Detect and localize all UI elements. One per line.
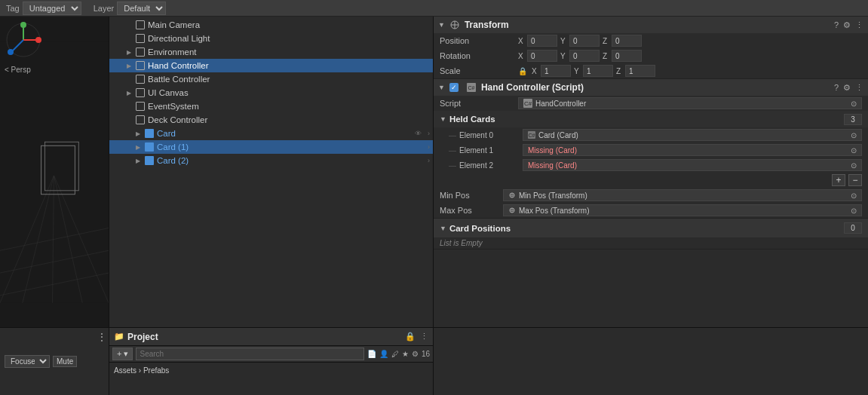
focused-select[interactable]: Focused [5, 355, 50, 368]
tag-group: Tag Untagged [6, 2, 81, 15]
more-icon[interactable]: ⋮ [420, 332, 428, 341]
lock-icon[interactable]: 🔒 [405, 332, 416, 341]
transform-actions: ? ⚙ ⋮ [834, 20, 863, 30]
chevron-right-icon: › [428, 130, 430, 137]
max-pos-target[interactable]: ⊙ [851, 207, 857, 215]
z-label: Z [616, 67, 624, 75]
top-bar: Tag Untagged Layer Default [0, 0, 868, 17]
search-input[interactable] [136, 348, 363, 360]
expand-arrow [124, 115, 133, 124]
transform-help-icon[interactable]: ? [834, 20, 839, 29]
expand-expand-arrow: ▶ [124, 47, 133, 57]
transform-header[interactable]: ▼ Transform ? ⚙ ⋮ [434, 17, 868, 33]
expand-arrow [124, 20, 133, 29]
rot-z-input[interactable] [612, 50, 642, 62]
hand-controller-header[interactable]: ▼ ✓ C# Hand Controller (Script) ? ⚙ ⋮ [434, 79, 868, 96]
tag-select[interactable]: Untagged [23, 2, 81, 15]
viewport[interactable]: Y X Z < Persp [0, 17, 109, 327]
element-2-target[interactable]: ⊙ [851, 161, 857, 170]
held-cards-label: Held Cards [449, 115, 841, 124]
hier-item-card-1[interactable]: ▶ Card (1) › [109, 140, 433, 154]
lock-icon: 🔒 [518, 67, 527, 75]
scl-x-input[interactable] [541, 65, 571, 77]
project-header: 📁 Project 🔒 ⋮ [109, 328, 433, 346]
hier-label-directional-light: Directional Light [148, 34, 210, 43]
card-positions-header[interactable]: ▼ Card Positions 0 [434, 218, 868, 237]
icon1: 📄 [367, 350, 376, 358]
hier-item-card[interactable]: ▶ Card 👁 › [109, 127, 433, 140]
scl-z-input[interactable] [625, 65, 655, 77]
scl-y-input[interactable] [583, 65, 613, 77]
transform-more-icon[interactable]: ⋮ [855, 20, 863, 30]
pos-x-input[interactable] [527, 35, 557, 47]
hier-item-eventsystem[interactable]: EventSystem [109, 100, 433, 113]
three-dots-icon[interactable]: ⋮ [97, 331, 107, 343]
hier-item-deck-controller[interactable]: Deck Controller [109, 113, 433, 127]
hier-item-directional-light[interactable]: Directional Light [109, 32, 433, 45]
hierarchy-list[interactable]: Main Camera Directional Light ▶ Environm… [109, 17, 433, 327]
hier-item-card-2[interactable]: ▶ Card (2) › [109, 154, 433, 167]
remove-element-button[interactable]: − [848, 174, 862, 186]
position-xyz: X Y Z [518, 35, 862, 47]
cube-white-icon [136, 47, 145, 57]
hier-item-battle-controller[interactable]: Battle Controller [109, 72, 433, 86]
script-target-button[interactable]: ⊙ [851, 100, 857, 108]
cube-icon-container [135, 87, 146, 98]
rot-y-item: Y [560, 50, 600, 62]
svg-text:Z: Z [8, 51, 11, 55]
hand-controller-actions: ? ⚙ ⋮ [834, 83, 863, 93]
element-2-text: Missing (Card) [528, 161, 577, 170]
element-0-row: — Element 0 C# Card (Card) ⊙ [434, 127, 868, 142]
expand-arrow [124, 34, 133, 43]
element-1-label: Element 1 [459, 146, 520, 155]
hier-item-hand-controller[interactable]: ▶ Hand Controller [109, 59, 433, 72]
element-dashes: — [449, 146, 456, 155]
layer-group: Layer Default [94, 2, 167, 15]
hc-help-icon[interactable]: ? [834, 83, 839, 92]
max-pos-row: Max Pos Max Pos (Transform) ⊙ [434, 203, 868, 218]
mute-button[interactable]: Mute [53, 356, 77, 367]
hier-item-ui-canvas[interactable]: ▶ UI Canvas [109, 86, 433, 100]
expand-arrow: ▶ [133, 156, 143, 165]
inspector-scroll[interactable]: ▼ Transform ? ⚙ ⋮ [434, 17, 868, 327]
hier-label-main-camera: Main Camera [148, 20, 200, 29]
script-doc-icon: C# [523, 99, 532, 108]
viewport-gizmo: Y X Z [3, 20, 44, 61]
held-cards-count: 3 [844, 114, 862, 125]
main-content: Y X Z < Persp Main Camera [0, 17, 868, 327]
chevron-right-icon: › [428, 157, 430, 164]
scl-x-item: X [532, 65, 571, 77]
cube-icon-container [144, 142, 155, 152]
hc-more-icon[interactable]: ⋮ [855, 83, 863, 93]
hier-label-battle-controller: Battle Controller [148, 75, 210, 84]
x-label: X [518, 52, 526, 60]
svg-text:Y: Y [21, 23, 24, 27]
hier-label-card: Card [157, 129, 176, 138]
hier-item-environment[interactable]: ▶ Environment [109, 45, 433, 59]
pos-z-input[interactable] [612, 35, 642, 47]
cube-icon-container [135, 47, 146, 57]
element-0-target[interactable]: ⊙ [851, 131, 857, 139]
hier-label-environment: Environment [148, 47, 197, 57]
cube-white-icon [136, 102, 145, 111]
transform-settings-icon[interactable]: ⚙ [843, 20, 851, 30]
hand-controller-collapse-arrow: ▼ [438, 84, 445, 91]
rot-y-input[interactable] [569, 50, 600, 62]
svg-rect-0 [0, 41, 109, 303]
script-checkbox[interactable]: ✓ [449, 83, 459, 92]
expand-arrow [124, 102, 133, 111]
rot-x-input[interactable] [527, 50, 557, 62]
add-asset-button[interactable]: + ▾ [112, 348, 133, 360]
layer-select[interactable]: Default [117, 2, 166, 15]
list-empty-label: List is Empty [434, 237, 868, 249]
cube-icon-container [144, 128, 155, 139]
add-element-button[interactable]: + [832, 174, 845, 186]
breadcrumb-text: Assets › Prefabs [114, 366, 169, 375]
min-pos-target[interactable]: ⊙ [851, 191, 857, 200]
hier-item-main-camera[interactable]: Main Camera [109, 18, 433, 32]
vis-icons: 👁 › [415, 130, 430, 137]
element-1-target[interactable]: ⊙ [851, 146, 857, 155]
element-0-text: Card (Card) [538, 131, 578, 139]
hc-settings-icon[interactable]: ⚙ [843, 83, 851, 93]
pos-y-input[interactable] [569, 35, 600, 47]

--

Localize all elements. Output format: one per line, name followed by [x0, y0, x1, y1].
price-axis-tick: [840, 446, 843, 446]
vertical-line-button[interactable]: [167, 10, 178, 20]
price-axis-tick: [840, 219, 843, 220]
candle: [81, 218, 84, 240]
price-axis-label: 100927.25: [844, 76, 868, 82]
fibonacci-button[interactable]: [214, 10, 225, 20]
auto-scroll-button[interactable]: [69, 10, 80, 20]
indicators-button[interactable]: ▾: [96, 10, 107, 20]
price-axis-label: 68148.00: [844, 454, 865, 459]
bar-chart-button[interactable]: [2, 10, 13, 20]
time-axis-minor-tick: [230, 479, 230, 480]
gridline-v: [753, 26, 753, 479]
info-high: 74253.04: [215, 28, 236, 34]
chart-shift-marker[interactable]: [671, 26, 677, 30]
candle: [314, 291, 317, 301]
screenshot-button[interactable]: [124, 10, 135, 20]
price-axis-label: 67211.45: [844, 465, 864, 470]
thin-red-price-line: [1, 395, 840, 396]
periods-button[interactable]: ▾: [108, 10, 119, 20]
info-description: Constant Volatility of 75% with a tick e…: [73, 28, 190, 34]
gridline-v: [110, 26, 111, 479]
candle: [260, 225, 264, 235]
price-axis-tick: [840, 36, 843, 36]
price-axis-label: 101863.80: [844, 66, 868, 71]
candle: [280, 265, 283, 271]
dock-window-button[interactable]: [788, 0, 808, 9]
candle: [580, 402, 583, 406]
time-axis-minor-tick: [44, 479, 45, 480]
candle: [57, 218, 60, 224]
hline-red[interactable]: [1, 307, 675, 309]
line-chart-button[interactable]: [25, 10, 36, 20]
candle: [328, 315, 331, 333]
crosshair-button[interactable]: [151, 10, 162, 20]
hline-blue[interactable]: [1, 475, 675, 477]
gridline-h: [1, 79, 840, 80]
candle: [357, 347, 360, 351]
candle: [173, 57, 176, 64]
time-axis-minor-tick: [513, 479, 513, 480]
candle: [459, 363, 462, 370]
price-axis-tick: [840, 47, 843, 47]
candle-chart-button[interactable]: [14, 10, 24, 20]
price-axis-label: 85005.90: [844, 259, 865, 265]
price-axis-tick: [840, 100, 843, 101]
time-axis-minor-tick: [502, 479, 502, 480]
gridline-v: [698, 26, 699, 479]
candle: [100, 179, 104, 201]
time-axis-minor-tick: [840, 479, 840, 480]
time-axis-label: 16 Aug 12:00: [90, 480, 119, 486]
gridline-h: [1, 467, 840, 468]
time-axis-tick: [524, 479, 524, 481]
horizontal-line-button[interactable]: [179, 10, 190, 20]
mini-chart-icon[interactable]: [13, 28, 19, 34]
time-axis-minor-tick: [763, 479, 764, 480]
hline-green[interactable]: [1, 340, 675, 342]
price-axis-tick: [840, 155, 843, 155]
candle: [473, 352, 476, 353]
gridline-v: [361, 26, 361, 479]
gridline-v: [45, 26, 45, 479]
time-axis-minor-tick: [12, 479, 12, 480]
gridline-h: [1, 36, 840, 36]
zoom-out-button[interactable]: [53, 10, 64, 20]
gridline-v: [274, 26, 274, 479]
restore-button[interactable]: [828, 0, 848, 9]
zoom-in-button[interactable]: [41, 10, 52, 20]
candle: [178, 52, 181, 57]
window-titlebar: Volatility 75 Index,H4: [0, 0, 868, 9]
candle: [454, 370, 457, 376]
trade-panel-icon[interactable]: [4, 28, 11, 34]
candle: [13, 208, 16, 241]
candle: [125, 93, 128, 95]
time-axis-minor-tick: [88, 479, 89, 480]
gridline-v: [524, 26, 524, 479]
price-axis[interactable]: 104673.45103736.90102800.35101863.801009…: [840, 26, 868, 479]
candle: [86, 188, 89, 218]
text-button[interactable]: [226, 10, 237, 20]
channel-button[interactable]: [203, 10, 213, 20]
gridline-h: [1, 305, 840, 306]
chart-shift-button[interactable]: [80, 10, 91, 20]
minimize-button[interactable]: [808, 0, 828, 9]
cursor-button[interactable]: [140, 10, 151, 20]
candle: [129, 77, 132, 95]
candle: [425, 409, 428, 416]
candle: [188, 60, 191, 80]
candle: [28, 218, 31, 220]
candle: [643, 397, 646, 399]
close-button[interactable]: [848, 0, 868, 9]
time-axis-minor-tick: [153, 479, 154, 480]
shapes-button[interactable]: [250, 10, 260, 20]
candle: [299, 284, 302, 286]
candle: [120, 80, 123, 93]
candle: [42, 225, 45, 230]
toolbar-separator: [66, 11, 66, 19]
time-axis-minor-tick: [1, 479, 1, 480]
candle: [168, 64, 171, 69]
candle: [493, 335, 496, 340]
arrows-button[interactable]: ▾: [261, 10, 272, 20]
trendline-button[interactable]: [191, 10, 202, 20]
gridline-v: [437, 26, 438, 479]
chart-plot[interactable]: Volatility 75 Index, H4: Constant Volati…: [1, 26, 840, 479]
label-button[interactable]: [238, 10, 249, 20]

_Goal of the exercise_.
Scan the entries above for the string "right" and copy each line containing it.

_Task result_.
chevron-right-icon: › [428, 130, 430, 137]
chevron-right-icon: › [428, 157, 430, 164]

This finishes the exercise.